[[ EXERCISE MATERIALS open ]]
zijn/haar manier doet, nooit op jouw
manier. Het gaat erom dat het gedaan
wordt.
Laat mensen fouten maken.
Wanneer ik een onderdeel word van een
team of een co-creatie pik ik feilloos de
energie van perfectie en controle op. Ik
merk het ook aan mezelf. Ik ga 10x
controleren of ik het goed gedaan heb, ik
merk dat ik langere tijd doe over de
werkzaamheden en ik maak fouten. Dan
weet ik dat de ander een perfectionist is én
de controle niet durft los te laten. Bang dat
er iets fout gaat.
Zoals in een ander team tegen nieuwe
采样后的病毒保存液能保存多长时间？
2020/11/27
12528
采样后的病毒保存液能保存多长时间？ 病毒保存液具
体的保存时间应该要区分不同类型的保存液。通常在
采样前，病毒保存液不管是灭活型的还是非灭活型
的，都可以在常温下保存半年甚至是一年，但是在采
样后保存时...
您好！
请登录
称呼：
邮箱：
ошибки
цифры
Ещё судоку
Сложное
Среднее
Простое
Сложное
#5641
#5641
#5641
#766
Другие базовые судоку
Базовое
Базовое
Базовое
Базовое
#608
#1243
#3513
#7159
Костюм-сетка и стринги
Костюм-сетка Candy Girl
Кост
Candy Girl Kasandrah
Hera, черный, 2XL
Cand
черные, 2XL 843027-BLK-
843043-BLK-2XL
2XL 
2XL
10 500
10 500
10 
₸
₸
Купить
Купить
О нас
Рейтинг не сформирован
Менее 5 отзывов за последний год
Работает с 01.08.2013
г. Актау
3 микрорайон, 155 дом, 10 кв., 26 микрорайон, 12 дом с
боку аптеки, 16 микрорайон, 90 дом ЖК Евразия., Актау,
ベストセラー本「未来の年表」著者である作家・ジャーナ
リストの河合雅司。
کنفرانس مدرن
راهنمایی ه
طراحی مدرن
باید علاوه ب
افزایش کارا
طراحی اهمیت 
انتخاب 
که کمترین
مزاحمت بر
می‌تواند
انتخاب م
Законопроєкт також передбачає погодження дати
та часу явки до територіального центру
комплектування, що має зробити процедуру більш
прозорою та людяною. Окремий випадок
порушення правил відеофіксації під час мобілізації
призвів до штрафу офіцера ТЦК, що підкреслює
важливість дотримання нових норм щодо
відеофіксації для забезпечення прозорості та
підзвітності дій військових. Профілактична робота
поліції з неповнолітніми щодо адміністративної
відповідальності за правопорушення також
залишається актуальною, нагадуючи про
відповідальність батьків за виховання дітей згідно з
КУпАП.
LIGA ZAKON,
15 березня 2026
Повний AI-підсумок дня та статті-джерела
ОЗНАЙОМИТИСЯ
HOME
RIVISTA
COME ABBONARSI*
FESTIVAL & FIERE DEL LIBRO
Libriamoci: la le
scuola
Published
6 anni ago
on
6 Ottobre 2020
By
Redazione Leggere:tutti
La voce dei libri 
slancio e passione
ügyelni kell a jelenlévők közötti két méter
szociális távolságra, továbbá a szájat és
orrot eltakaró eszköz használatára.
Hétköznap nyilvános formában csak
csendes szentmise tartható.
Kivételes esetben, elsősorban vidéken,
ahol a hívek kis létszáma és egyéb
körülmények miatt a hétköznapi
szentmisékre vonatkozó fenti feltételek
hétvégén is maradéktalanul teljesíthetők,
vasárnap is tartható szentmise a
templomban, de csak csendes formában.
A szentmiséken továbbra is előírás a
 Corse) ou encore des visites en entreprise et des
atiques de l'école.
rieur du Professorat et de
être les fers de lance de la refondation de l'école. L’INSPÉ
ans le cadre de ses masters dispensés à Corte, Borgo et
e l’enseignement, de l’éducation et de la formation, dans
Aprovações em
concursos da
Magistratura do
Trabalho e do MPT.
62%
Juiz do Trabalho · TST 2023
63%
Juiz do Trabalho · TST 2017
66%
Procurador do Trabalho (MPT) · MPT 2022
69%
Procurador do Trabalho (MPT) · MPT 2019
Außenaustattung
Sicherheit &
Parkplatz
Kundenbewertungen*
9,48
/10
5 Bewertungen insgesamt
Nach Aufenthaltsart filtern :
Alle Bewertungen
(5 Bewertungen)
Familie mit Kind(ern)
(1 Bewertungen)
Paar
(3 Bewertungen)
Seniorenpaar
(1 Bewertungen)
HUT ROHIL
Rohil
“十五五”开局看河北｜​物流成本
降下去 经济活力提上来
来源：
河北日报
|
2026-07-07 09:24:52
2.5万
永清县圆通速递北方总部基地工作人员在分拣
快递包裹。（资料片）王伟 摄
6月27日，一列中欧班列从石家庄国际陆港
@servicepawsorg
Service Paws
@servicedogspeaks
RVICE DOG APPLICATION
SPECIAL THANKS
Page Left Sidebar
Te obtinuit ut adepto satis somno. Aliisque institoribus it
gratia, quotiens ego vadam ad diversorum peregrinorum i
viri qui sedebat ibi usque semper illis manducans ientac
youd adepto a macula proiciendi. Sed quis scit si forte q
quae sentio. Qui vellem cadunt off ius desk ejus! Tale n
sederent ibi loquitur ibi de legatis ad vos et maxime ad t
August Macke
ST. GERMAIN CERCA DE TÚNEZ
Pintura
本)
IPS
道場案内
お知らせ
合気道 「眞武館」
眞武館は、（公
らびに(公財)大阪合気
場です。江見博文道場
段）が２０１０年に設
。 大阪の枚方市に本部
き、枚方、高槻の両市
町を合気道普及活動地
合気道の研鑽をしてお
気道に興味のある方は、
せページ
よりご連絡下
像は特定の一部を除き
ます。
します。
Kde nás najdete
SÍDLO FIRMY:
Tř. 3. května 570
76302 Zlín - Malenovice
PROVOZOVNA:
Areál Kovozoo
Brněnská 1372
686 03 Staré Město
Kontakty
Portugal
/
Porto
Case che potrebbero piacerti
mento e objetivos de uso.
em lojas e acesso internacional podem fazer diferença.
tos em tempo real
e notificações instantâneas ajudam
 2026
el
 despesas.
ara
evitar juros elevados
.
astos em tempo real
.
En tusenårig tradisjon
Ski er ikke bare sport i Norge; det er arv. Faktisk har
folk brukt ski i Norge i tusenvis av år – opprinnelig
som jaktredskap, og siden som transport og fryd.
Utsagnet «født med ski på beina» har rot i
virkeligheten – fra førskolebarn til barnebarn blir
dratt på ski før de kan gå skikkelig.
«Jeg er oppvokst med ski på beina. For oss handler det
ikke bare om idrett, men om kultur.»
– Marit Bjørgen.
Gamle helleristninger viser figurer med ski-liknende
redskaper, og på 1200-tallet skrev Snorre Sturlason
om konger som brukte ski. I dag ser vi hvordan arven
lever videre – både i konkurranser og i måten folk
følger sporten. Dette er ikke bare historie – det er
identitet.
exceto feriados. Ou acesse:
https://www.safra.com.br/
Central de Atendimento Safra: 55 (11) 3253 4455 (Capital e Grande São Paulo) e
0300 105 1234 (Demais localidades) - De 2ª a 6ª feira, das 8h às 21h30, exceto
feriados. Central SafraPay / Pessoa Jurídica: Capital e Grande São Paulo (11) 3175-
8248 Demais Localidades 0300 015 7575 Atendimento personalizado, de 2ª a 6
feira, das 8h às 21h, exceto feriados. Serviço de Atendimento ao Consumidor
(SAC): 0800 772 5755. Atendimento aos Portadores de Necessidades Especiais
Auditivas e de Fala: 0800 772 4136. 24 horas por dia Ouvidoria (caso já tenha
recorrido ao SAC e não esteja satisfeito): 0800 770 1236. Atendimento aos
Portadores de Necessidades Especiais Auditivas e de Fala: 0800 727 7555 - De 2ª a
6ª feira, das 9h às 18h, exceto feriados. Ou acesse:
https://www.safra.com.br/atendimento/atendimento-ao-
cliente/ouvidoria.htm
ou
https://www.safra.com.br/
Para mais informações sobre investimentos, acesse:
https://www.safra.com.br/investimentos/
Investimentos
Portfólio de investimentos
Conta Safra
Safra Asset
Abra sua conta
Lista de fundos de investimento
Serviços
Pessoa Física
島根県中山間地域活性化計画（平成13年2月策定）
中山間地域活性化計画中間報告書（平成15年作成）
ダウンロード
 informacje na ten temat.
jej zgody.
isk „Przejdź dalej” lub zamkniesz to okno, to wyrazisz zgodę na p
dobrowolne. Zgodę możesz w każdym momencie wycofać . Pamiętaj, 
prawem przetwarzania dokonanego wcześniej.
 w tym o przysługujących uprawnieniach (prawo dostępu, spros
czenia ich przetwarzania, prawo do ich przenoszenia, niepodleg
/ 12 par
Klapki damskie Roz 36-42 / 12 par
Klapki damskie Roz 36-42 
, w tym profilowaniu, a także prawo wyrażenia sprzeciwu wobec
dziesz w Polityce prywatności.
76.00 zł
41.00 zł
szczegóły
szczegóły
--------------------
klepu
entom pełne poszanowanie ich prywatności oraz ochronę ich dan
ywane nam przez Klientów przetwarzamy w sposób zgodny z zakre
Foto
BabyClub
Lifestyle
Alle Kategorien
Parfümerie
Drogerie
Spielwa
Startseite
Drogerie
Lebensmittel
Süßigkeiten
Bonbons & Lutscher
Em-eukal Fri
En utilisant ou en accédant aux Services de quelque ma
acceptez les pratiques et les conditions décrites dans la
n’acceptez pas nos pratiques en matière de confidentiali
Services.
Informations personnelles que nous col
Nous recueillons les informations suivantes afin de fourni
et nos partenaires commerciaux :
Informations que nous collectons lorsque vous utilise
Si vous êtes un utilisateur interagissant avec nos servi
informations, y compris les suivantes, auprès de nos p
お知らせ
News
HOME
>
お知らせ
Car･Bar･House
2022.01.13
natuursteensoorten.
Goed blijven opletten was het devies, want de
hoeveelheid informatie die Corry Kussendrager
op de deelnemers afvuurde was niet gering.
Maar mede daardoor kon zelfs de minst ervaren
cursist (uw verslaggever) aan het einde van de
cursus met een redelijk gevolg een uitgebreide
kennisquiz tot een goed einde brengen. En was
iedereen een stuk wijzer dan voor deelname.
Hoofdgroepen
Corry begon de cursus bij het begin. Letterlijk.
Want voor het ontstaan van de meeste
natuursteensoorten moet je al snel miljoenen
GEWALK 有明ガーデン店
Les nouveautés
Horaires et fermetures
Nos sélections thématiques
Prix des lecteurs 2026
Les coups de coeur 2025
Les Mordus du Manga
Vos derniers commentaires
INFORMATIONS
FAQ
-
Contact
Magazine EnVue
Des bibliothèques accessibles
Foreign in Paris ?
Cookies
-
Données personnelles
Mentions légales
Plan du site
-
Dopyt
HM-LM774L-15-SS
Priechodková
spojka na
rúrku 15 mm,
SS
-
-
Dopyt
[[ EXERCISE MATERIALS closed ]]
BRIEF | Copy every line of the listing that includes the string "feriados".

RESULT OF THE TASK |
exceto feriados. Ou acesse:
feriados. Central SafraPay / Pessoa Jurídica: Capital e Grande São Paulo (11) 3175-
feira, das 8h às 21h, exceto feriados. Serviço de Atendimento ao Consumidor
6ª feira, das 9h às 18h, exceto feriados. Ou acesse:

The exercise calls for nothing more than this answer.